> **Dataset records**
[Start of Attachment]

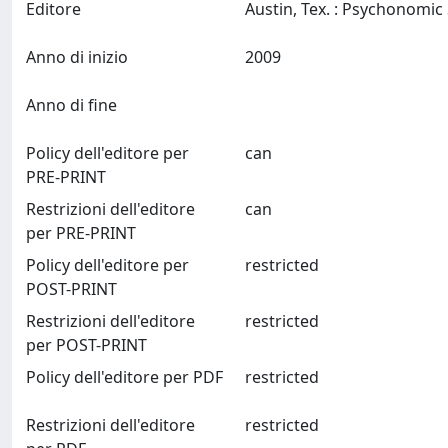
Editore
Anno di inizio
2009
Anno di fine
Policy dell'editore per
can
PRE-PRINT
Restrizioni dell'editore
can
per PRE-PRINT
Policy dell'editore per
restricted
POST-PRINT
Restrizioni dell'editore
restricted
per POST-PRINT
Policy dell'editore per PDF
restricted
Restrizioni dell'editore
restricted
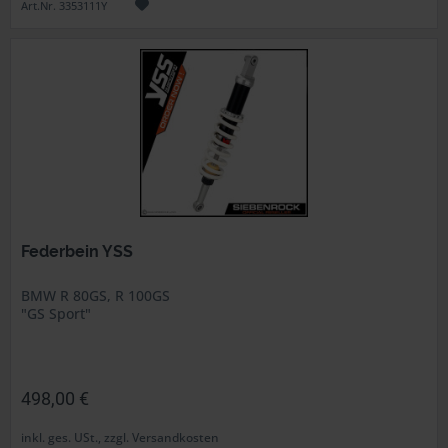
Art.Nr. 3353111Y
Federbein YSS
BMW R 80GS, R 100GS
"GS Sport"
498,00 €
inkl. ges. USt., zzgl. Versandkosten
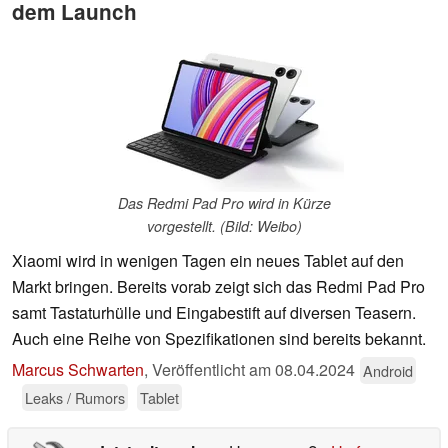
dem Launch
Das Redmi Pad Pro wird in Kürze
vorgestellt. (Bild: Weibo)
Xiaomi wird in wenigen Tagen ein neues Tablet auf den
Markt bringen. Bereits vorab zeigt sich das Redmi Pad Pro
samt Tastaturhülle und Eingabestift auf diversen Teasern.
Auch eine Reihe von Spezifikationen sind bereits bekannt.
Marcus Schwarten
,
Veröffentlicht am
08.04.2024
Android
Leaks / Rumors
Tablet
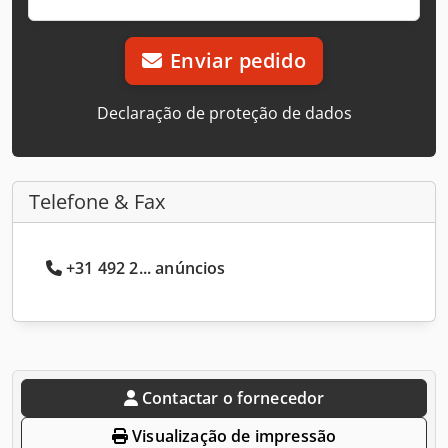
Enviar pedido
Declaração de proteção de dados
Telefone & Fax
+31 492 2... anúncios
Contactar o fornecedor
Visualização de impressão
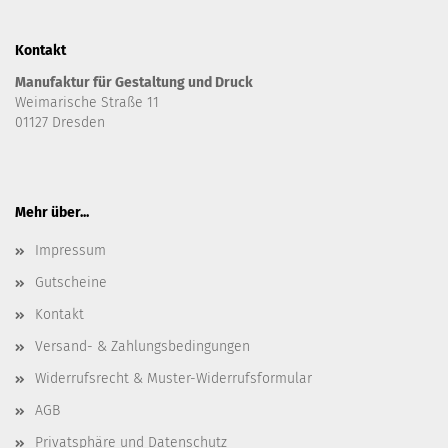
Kontakt
Manufaktur für Gestaltung und Druck
Weimarische Straße 11
01127 Dresden
Mehr über...
Impressum
Gutscheine
Kontakt
Versand- & Zahlungsbedingungen
Widerrufsrecht & Muster-Widerrufsformular
AGB
Privatsphäre und Datenschutz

[End of Attachment]

> **Task directions**
With pictures excluded, copy exactly the lines from the line containing "inkl. ges. USt., zzgl. Versandkosten" through the last line of the listing above, both ends included.

> **Task result**
inkl. ges. USt., zzgl. Versandkosten
dem Launch
Das Redmi Pad Pro wird in Kürze
vorgestellt. (Bild: Weibo)
Xiaomi wird in wenigen Tagen ein neues Tablet auf den
Markt bringen. Bereits vorab zeigt sich das Redmi Pad Pro
samt Tastaturhülle und Eingabestift auf diversen Teasern.
Auch eine Reihe von Spezifikationen sind bereits bekannt.
Marcus Schwarten
,
Veröffentlicht am
08.04.2024
Android
Leaks / Rumors
Tablet
Enviar pedido
Declaração de proteção de dados
Telefone & Fax
+31 492 2... anúncios
Contactar o fornecedor
Visualização de impressão
Kontakt
Manufaktur für Gestaltung und Druck
Weimarische Straße 11
01127 Dresden
Mehr über...
Impressum
Gutscheine
Kontakt
Versand- & Zahlungsbedingungen
Widerrufsrecht & Muster-Widerrufsformular
AGB
Privatsphäre und Datenschutz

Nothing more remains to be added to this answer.